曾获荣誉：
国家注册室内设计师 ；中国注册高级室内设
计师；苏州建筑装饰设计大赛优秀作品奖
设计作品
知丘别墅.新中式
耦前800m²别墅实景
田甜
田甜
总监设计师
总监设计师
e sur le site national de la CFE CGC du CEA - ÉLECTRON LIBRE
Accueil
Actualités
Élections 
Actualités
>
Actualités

+ + + +

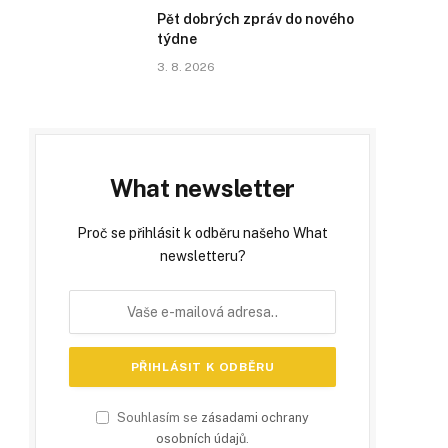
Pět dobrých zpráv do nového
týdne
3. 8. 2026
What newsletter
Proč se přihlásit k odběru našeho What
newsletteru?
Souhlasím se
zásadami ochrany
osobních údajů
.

+ + + +

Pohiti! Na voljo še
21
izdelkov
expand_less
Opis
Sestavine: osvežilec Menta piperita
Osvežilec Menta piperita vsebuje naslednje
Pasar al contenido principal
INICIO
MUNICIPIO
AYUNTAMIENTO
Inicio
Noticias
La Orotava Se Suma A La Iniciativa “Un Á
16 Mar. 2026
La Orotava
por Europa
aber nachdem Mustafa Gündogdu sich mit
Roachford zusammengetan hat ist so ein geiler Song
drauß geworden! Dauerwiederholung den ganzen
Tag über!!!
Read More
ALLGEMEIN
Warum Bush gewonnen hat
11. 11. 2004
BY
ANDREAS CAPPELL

+ + + +

The answer should be one number, the count of lines above that contain "What".

2